# Project 68 Slik Chik



## fatbike (Jan 8, 2021)

It has potential.


----------



## pedal4416 (Jan 9, 2021)

Its clean, and the right color!


----------



## coasterbrakejunkie1969 (Jan 9, 2021)

Very nice, I have a S-2 rear to put on my Fair Lady will I need to lose the fenders? Did Slik Chik have fenders?


fatbike said:


> It has potential.


----------



## Hoagie57 (Jan 9, 2021)

yes , & i have a fender set if interested


----------



## coasterbrakejunkie1969 (Jan 9, 2021)

I have fenders thanks, maybe no S-2 in the rear it looks so sharp with the fenders on.


----------



## fatbike (Jan 9, 2021)

coasterbrakejunkie1969 said:


> Very nice, I have a S-2 rear to put on my Fair Lady will I need to lose the fenders? Did Slik Chik have fenders?

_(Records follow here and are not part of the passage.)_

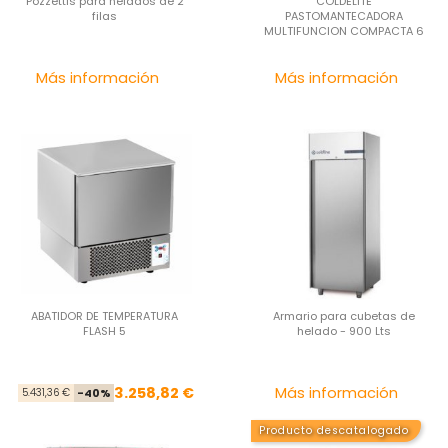
Pozzettis para helados de 2
COLDELITE
filas
PASTOMANTECADORA
MULTIFUNCION COMPACTA 6
Precio
Pre
Más información
Más información
ABATIDOR DE TEMPERATURA
Armario para cubetas de
FLASH 5
helado - 900 Lts
Precio base
Precio
Pre
3.258,82 €
Más información
5.431,36 €
-40%
Producto descatalogado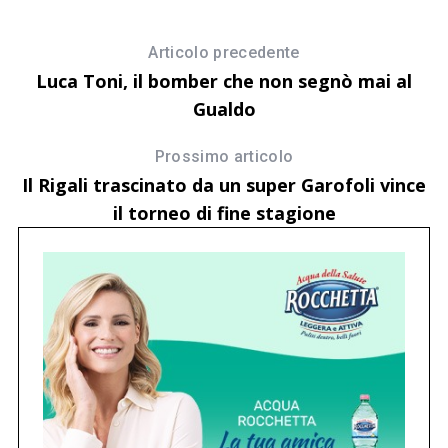
E
Articolo precedente
Luca Toni, il bomber che non segnò mai al
Gualdo
Prossimo articolo
Il Rigali trascinato da un super Garofoli vince
il torneo di fine stagione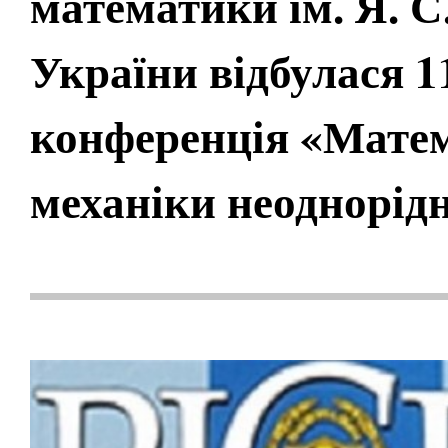
математики ім. Я. 
України відбулася 
конференція «Мате
механіки неоднорід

Yes, wider fenders like the boy stingrays on the slik chik. This is not the wheel set for this, like to locate a set.


----------



## fatbike (Jan 10, 2021)

Hoagie57 said:


> yes , & i have a fender set if interested



@Hoagie57 Hi there, I 'm interested in a 68 razor fender set for this 68 Slik Chik, also a wheel set, blue band 2 spd if available, 68-69 bars as well. Thx


----------



## Hoagie57 (Jan 10, 2021)

fatbike said:


> @Hoagie57 Hi there, I 'm interested in a 68 razor fender set for this 68 Slik Chik, also a wheel set, blue band 2 spd if available, 68-69 bars as well. Thx



sorry no wheel set with blue band
I do have 69 dated bars w/no top rash, chrome has nice and dull area's . Fender set razor edge front for non caliper brake fork/rear is pretty nice , rear has no brace, if coaster you'll need to remove the top (L) bracket for a coaster i will remove if you want. The bottom side as clean as top. Has a couple small dings otherwise its great , not show but 100% ready for a original unrestored bike. Not that good w/pics sorry . Take a look & lmk .


----------



## fatbike (Jan 10, 2021)

I PM you. 



Hoagie57 said:


> sorry no wheel set with blue band
> I do have 69 dated bars w/no top rash, chrome has nice and dull area's . Fender set razor edge front for non caliper brake fork/rear is pretty nice , rear has no brace, if coaster you'll need to remove the top (L) bracket for a coaster i will remove if you want. The bottom side as clean as top. Has a couple small dings otherwise its great , not show but 100% ready for a original unrestored bike. Not that good w/pics sorry . Take a look & lmk .
> 
> View attachment 1336422
> ...


----------



## Sambikeman (Jan 18, 2021)

fatbike said:


> It has potential.
> 
> View attachment 1335192
> 
> ...



nice paint


----------



## fatbike (Jan 19, 2021)

fun


----------



## coasterbrakejunkie1969 (Jan 19, 2021)

Really nice!


----------